Performance Analysis

Effect of Boid Count on Performance

For all three methods to detect neighboring boids, increasing the number of boids decreases the frames per second (FPS). This is a direct result of the computational complexity associated with a larger flock. Each boid must check its surroundings for neighbors to follow the flocking rules. As the number of boids increases, the number of potential interactions grows significantly. This leads to more threads to manage, more neighbors to consider for each boid, and a greater overall computational load, which in turn reduces the FPS.

Effect of Block Count and Block Size on Performance

Changing the block count and block size directly influences the performance of the GPU-based implementations. These parameters determine how the workload is distributed among the GPU's processing units.

Block Count: Increasing the block count divides the work among more blocks, allowing for greater parallelism. However, if the number of blocks is too high, it can introduce overhead in managing these blocks, potentially hurting performance.
Block Size: The block size affects how efficiently the GPU's streaming multiprocessors are utilized.
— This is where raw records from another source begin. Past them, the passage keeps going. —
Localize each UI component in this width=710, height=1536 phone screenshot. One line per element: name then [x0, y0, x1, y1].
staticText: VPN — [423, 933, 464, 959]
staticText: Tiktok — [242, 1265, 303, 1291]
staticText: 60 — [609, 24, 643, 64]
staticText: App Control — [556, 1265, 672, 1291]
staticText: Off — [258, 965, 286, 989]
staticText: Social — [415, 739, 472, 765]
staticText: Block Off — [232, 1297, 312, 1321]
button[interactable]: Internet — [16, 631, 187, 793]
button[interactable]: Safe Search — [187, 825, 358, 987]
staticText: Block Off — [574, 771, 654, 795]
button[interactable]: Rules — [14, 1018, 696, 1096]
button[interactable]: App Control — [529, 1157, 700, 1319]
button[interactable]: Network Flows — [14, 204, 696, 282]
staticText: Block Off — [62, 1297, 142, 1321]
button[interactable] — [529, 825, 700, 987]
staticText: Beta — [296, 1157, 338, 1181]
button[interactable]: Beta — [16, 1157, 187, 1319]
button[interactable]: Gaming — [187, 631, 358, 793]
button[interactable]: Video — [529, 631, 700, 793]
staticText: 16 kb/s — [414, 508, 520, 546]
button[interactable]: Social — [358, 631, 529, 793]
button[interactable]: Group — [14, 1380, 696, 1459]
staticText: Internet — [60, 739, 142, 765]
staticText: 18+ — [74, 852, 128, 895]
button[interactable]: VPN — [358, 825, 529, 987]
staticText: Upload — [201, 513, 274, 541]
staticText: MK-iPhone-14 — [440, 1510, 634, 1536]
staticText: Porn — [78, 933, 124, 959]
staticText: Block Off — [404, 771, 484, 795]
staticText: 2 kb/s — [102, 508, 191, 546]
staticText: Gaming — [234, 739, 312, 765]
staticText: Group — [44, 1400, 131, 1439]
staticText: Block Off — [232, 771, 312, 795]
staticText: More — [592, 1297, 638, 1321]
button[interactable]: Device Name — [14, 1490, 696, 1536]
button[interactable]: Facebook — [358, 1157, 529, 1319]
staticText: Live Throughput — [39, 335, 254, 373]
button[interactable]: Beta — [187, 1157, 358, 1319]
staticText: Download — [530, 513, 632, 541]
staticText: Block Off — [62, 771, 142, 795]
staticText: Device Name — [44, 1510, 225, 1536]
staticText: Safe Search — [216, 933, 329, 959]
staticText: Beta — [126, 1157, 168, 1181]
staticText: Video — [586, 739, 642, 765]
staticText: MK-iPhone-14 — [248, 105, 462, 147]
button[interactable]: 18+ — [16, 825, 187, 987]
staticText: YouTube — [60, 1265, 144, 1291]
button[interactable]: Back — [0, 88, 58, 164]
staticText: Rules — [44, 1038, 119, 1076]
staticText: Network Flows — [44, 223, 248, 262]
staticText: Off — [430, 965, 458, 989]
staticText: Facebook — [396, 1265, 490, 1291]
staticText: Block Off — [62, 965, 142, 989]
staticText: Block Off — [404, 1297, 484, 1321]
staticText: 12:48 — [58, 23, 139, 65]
An optimal block size fully occupies the SMs without exceeding their resource limits. A block size that is too small underutilizes the hardware, while one that is too large can lead to resource contention and decreased performance.

Coherent Uniform Grid Performance

The coherent uniform grid implementation yielded an interesting performance outcome.

Expected Outcome: It was anticipated that the coherent uniform grid would consistently outperform the naive and scattered methods, especially with a large number of boids. This is because the grid-based approach provides a more efficient way to locate neighbors, avoiding the need for a costly brute-force search.
Actual Results: The results showed that for a small number of boids (less than 3000), the coherent uniform grid had a slightly lower FPS. This is likely due to the initial overhead of setting up and managing the grid and sorting/unsorting. The naive or scattered approaches, while less efficient in principle, may have a simpler, lower-overhead implementation that works better for small numbers of boids. However, as the number of boids scaled up (to over 50,000), the coherent uniform grid's efficiency became evident, performing multiple times better than the other methods. The naive approach, in particular, does not scale well because of its brute-force neighbor search strategy.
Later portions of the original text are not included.